AfD-Kreisvorsitzender Daniel Roi wurde vor Weihnachten aus der Landtagsfraktion ausgeschlossen. Dies gab der Kreisvorstand der AfD Anhalt-Bitterfeld in einer Sitzung am 20. Dezember bekannt. Der Vorstand steht geschlossen hinter Roi und bekräftigt die Positionen der Parteibasis, die auf dem letzten Kreisparteitag festgehalten wurden. Der Kreisverband hatte sich zudem gegen den Bundestagskandidaten Philipp Rau positioniert, der auf Listenplatz drei antreten wird.

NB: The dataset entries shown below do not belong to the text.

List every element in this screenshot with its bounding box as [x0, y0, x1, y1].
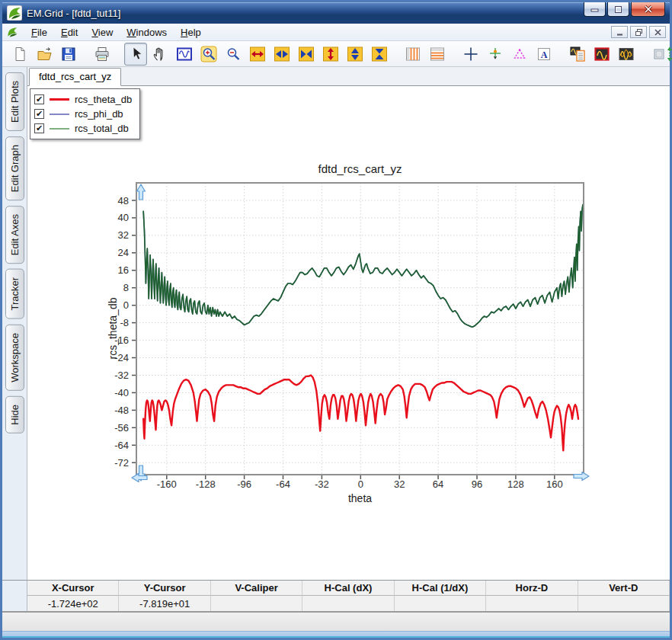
y-in-blue-icon	[371, 46, 388, 62]
status-bar	[2, 611, 670, 631]
edit-graph-button[interactable]	[590, 43, 613, 66]
x-in-blue-icon	[298, 46, 315, 62]
window-bottom-border	[2, 631, 670, 638]
crosshair-icon	[462, 46, 479, 62]
sidebar-tab-hide[interactable]: Hide	[5, 396, 24, 434]
app-window: EM.Grid - [fdtd_tut11] FileEditViewWindo…	[0, 0, 672, 640]
h-bars-icon	[429, 46, 446, 62]
y-out-blue-icon	[347, 46, 363, 62]
vertical-markers-button[interactable]	[402, 43, 424, 66]
legend-item: ✔rcs_theta_db	[34, 92, 132, 107]
plot-legend: ✔rcs_theta_db✔rcs_phi_db✔rcs_total_db	[30, 88, 140, 139]
y-expand-red-icon	[322, 46, 339, 62]
y-tick-label: -64	[114, 440, 129, 451]
mdi-minimize-button[interactable]	[611, 26, 628, 38]
readout-value	[578, 596, 670, 611]
mdi-restore-button[interactable]	[630, 26, 647, 38]
legend-checkbox-rcs_total_db[interactable]: ✔	[34, 123, 44, 133]
y-tick-label: -72	[114, 457, 129, 469]
toolbar: ALayout	[2, 41, 670, 67]
stretch-x-button[interactable]	[270, 43, 293, 66]
window-title: EM.Grid - [fdtd_tut11]	[27, 8, 120, 19]
pan-right-arrow[interactable]	[574, 472, 589, 481]
new-file-icon	[11, 46, 28, 62]
legend-item: ✔rcs_phi_db	[34, 107, 132, 121]
plot-border	[136, 183, 584, 475]
x-tick-label: -64	[276, 478, 290, 490]
legend-label: rcs_theta_db	[75, 94, 132, 105]
menu-file[interactable]: File	[24, 25, 54, 40]
overlay-graphs-button[interactable]	[615, 43, 638, 66]
mdi-close-button[interactable]	[649, 26, 666, 38]
sidebar-tab-edit-axes[interactable]: Edit Axes	[5, 206, 24, 264]
menu-edit[interactable]: Edit	[54, 25, 85, 40]
x-expand-red-icon	[249, 46, 266, 62]
expand-x-button[interactable]	[246, 43, 269, 66]
y-tick-label: -8	[120, 317, 129, 328]
cursor-icon	[127, 46, 144, 62]
menu-view[interactable]: View	[85, 25, 120, 40]
pan-tool-button[interactable]	[149, 43, 171, 66]
menu-windows[interactable]: Windows	[120, 25, 174, 40]
legend-label: rcs_phi_db	[75, 108, 123, 120]
x-tick-label: -160	[157, 478, 177, 490]
y-tick-label: -32	[114, 370, 129, 381]
x-axis-label: theta	[348, 492, 372, 504]
menu-help[interactable]: Help	[174, 25, 208, 40]
sidebar-tab-edit-graph[interactable]: Edit Graph	[5, 136, 24, 200]
svg-text:A: A	[541, 49, 548, 59]
fit-plot-button[interactable]	[173, 43, 196, 66]
x-tick-label: 96	[472, 478, 482, 490]
close-button[interactable]	[631, 2, 665, 17]
readout-value	[486, 596, 578, 611]
x-tick-label: -128	[196, 478, 216, 490]
link-v-icon	[653, 46, 672, 62]
expand-y-button[interactable]	[319, 43, 342, 66]
app-icon	[7, 5, 22, 21]
document-tab[interactable]: fdtd_rcs_cart_yz	[29, 68, 121, 86]
pan-up-arrow[interactable]	[137, 184, 146, 200]
sidebar-tab-tracker[interactable]: Tracker	[5, 269, 24, 319]
zoom-out-button[interactable]	[222, 43, 245, 66]
crosshair-cursor-button[interactable]	[459, 43, 482, 66]
document-tabstrip: fdtd_rcs_cart_yz	[27, 67, 670, 86]
y-tick-label: 0	[123, 299, 129, 311]
maximize-button[interactable]	[607, 2, 629, 17]
y-tick-label: 48	[118, 195, 129, 206]
legend-checkbox-rcs_theta_db[interactable]: ✔	[34, 94, 44, 104]
sidebar-tabs: Edit PlotsEdit GraphEdit AxesTrackerWork…	[2, 67, 27, 580]
copy-graph-button[interactable]	[566, 43, 589, 66]
tracker-tool-button[interactable]	[484, 43, 507, 66]
horizontal-markers-button[interactable]	[426, 43, 449, 66]
new-file-button[interactable]	[8, 43, 31, 66]
select-tool-button[interactable]	[124, 43, 147, 66]
menu-items: FileEditViewWindowsHelp	[24, 25, 208, 40]
minimize-button[interactable]	[584, 2, 606, 17]
open-file-button[interactable]	[33, 43, 56, 66]
save-file-button[interactable]	[57, 43, 80, 66]
sidebar-tab-workspace[interactable]: Workspace	[5, 325, 24, 391]
window-controls	[582, 2, 665, 17]
mdi-window-controls	[611, 26, 666, 38]
text-annotation-button[interactable]: A	[533, 43, 555, 66]
readout-value: -7.819e+01	[119, 596, 210, 611]
print-button[interactable]	[91, 43, 114, 66]
series-rcs_phi_db	[143, 205, 583, 328]
caliper-icon	[511, 46, 528, 62]
link-vertical-button[interactable]	[648, 43, 672, 66]
y-tick-label: 16	[118, 264, 129, 276]
readout-value	[302, 596, 394, 611]
sidebar-tab-edit-plots[interactable]: Edit Plots	[5, 72, 24, 131]
zoom-in-button[interactable]	[197, 43, 220, 66]
legend-line-sample	[50, 114, 69, 115]
main-area: Edit PlotsEdit GraphEdit AxesTrackerWork…	[2, 67, 670, 580]
document-icon	[6, 26, 18, 38]
caliper-tool-button[interactable]	[508, 43, 531, 66]
plot-canvas[interactable]: -160-128-96-64-3203264961281604840322416…	[27, 86, 670, 584]
shrink-x-button[interactable]	[295, 43, 318, 66]
shrink-y-button[interactable]	[368, 43, 391, 66]
x-tick-label: 64	[433, 478, 443, 490]
stretch-y-button[interactable]	[344, 43, 366, 66]
legend-checkbox-rcs_phi_db[interactable]: ✔	[34, 109, 44, 119]
cursor-readout: X-CursorY-CursorV-CaliperH-Cal (dX)H-Cal…	[2, 580, 670, 611]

Der Ausschluss von Roi ist das Ergebnis eines beantragten Parteiausschlussverfahrens, das vom AfD-Landesvorstand eingeleitet wurde. Roi wird vorgeworfen, wiederholt mit den Medien gegen die AfD zusammengearbeitet sowie sich öffentlich zu innerparteilichen Angelegenheiten geäußert zu haben. Der Kreisvorstand bezeichnet diese Vorwürfe als substanzlos und fordert eine zügige Bearbeitung des Ausschlussverfahrens durch die zuständigen Schiedsgerichte. Man sieht keine Grundlage für das angekündigte Ausschlussverfahren und vertraut auf die Entscheidungen der gewählten Schiedsgerichte.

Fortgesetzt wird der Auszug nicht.